If you use Microsoft Sentinel or Defender for Cloud, enable the built-in Azure Arc data connectors and create custom analytics rules for the above scenarios.

Outlook: Keep an Eye on the CVE Merry-Go-Round

The fragmentation of CVE identifiers isn’t going away. In the coming weeks, expect Microsoft and various threat intelligence platforms to potentially consolidate or remap the identifiers associated with this flaw. Subscribe to the MSRC Security Update Guide for CVE-2025-58724 and monitor the Azure Arc agent release notes for any post-patch hotfixes.

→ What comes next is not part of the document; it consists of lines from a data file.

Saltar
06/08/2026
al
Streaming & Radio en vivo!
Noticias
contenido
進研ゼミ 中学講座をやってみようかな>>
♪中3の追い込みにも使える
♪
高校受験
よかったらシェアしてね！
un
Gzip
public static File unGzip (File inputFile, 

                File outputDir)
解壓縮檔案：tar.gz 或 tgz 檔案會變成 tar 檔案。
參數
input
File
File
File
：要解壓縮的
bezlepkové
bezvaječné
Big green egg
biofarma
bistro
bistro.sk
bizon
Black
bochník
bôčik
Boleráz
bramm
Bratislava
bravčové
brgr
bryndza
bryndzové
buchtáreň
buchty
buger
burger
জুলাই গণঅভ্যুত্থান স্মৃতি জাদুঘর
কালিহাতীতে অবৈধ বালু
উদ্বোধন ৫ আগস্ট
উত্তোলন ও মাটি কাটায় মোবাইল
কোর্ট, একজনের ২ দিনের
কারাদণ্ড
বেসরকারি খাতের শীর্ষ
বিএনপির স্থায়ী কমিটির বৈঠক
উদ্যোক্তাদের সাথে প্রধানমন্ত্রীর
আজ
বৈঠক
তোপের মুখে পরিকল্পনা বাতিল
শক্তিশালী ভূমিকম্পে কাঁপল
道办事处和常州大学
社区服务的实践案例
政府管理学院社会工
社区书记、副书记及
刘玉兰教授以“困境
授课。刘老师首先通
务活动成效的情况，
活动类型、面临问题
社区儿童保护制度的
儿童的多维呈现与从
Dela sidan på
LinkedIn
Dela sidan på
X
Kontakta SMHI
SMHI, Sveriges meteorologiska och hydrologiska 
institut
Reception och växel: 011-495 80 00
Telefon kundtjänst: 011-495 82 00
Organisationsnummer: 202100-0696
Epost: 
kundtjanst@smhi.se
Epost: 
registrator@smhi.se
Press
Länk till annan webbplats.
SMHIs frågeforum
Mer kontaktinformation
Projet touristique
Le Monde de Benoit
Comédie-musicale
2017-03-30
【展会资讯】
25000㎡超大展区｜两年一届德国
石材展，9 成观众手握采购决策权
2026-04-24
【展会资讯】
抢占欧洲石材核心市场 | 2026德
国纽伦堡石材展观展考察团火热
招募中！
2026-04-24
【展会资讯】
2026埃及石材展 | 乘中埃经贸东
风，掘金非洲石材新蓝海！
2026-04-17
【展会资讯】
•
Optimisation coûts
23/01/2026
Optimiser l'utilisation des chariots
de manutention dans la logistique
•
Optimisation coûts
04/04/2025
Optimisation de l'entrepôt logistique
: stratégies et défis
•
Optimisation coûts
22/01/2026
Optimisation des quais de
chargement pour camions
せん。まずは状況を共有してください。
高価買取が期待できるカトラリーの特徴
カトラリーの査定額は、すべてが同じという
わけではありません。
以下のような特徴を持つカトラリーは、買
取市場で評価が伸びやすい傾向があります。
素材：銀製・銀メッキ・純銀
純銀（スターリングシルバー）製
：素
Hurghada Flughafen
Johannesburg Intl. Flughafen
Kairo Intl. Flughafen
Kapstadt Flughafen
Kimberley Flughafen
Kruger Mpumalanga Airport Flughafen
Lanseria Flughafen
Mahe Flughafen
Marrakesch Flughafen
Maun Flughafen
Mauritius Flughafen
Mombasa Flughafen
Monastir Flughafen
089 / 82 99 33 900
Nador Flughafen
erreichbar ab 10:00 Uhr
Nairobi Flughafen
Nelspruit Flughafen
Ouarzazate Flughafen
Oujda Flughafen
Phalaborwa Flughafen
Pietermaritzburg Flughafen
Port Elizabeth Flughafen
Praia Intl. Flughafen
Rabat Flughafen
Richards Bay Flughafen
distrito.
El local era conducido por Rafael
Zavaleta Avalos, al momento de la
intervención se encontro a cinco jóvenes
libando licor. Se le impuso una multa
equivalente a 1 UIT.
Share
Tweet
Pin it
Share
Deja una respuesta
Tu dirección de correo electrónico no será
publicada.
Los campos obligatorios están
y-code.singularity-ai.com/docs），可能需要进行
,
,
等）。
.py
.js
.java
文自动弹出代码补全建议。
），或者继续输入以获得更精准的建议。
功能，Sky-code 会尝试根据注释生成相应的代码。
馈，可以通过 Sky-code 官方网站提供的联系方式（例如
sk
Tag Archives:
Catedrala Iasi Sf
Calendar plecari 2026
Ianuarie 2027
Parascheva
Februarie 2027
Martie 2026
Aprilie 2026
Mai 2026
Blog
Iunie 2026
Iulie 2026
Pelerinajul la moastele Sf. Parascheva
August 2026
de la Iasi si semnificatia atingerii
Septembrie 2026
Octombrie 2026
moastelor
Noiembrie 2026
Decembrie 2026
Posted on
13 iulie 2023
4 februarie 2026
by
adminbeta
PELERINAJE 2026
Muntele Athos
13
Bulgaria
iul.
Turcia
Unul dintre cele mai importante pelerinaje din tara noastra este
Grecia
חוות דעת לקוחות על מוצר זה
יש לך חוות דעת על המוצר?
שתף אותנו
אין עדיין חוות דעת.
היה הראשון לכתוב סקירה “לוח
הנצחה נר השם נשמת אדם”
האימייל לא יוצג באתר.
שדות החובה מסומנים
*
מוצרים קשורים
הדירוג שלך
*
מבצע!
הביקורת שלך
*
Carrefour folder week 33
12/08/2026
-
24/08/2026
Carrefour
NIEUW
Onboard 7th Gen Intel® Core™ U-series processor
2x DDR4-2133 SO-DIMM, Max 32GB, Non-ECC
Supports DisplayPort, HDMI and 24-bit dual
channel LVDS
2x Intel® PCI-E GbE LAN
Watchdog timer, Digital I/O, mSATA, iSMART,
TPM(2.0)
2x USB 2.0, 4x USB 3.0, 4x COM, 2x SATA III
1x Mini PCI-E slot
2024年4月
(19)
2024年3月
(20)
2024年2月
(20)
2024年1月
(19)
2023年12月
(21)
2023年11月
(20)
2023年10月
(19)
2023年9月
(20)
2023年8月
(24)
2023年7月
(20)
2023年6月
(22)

More importantly, watch for proof-of-concept code. The class of vulnerability is well understood, and once a researcher publishes exploit details—or attackers reverse-engineer the patch—the risk of in-the-wild exploitation rises sharply. Your patching window is now.

The Bottom Line

This Azure Arc agent vulnerability is a textbook local privilege escalation with modern hybrid-cloud consequences. By patching swiftly, auditing your agent versions, and tuning your detection pipelines, you can shut the door before attackers walk through it. The key is to act on the fixed agent version, not just a CVE number, and to treat every Arc-enabled server as a high-value target in your patching schedule.